Women and girls are almost invariably among the poorest, most oppressed and excluded members of society. Negative attitudes, and environmental and institutional barriers have made them a vulnerable and neglected section of society. Children and adults are frequently prevented by law and in practice from realising their social, political and economic rights. Women are particularly subject to becoming victims of family violence. Furthermore, both adults and children are often excluded from opportunities to address their own concerns because their problems are primarily discussed from a medical or welfare perspective. 

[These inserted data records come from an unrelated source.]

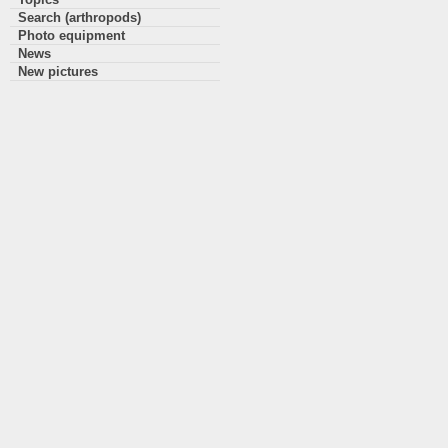
Search (arthropods)
Photo equipment
News
New pictures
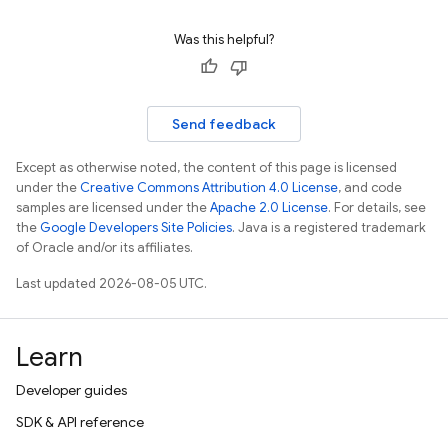
Was this helpful?
Send feedback
Except as otherwise noted, the content of this page is licensed
under the
Creative Commons Attribution 4.0 License
, and code
samples are licensed under the
Apache 2.0 License
. For details, see
the
Google Developers Site Policies
. Java is a registered trademark
of Oracle and/or its affiliates.
Last updated 2026-08-05 UTC.
Learn
Developer guides
SDK & API reference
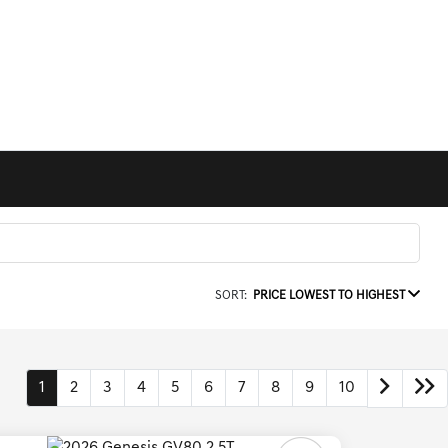
SORT:
PRICE LOWEST TO HIGHEST
1
2
3
4
5
6
7
8
9
10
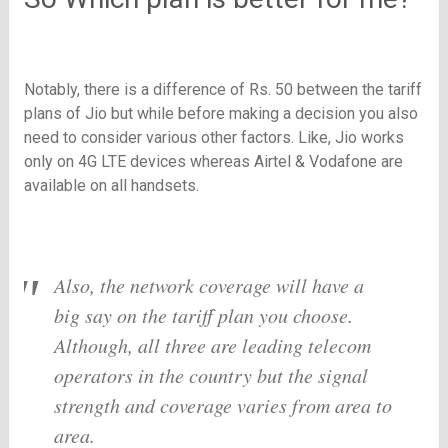
Notably, there is a difference of Rs. 50 between the tariff
plans of Jio but while before making a decision you also
need to consider various other factors. Like, Jio works
only on 4G LTE devices whereas Airtel & Vodafone are
available on all handsets.
Also, the network coverage will have a
big say on the tariff plan you choose.
Although, all three are leading telecom
operators in the country but the signal
strength and coverage varies from area to
area.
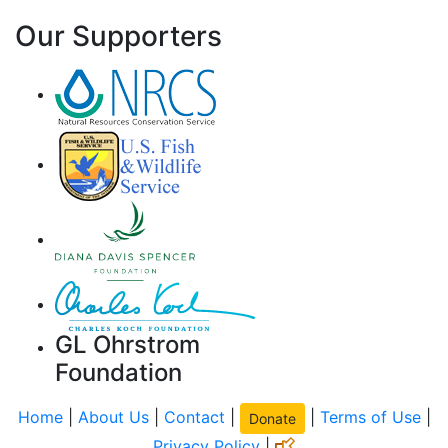
Our Supporters
GL Ohrstrom
Foundation
Home
|
About Us
|
Contact
|
|
Terms of Use
|
Donate
Privacy Policy
|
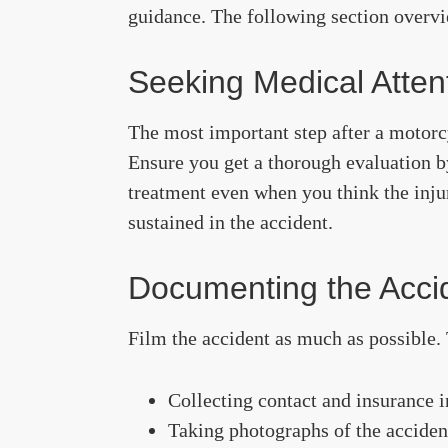
guidance. The following section overv
Seeking Medical Atten
The most important step after a motorc
Ensure you get a thorough evaluation b
treatment even when you think the injur
sustained in the accident.
Documenting the Acci
Film the accident as much as possible. 
Collecting contact and insurance i
Taking photographs of the acciden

Recent disability cases in Bangladesh 

The most recent Act which was enacted by the government of Bangladesh is the Rights and Protection of Persons with Disability Act 2013 in line with the United Nations Convention on the Rights of Persons with Disabilities. However, there were questions under this Act in the case of BLAST, NGDO and NCDW v Bangladesh and Others  (2015) as this act was not properly applied here.15 Section 31 of the Act provides registration and issuance of identity cards to persons with disabilities, and further states that no persons with disabilities will be able to secure any protections under the Act without such a card.16 Section 36 prohibits discrimination based on disability and provides for remedies against such discrimination, including compensation.17 However one and a half years since the passage of this law, no gazette notifications  were published bringing into force Sections 31 and 36.18 There have been many other cases that have been disposed of or kept pending for years.19  In the mentioned case, the court could not  give it valuable time to come up with a decision especially for the people who are struggling with their disability here.20  

The question now arises whether this is still the same situation in the modern era where the laws are more developed. In 2020 the government passed the National Building Construction Act.21 This act requires physical structures to be made accessible to those with disabilities.22 However, the government did not implement the law effectively as the government still did not them provide with accommodations or pay their rent.23 The law calls for the establishment of local committees to expedite implementation of the law, but most committees had not been activated. 24 The law requires persons with disabilities to register for identity cards to track their enrollment in educational institutions and access to jobs.25 This registration allows them to be included in voter lists, to cast votes, and to participate in elections which is a big step.26  

How Post Covid has affected the disabled and a way forward 

People with disabilities have also been affected by COVID-19 during 2020 to 2021, have faced multiple layers of deprivation during this period with shrinking economic activities and fear of hunger.27 Support provided by the government and others is not easily accessible.28 The International Labour Organisation  has reported that the risk in the response to the current crisis is that people with disabilities will be left behind once again.29 A report on ‘Covid-19 Impact on Vulnerable Groups: People with Disabilities’ by Innovision, a research based non-governmental organisation, shows that 74 per cent of people with disabilities in Bangladesh have lost all of their income sources.30  

Sightsavers has identified a number of focus areas for influencing the government and donor agencies to take adequate measures, protecting people with disabilities from the short-term and long-term adverse impacts of COVID-19.31 To start off, developing a policy and budget allocation in consultation with people with disabilities and their representative organisations would really benefit their health.32 Using sign language and accessible web content in all campaign activities/press conferences on COVID-19 and making websites of the ministry of health and family welfare especially for deaf/blind people could very much help them in helping them gain knowledge about their situation.33 

Again, prioritising women and girls with disabilities in any specific initiatives for women, including sexual and reproductive health services, by ensuring them adequate water, soap and menstrual supplies is an important solution here.34 There are other steps taking place, including a government directive to the Association of Private Employers to prevent people with disabilities from losing jobs due to COVID-19.35 Furthermore, providing loans to people with disabilities with low interest rates to resume their businesses can also make a huge impact in their lives.36 

Photo credit:”FM speaking at the 8th session of the Conference of States Parties to the Convention on the Rights of Persons with Disabilities” by Estonian Foreign Ministry is licensed under CC BY 2.0.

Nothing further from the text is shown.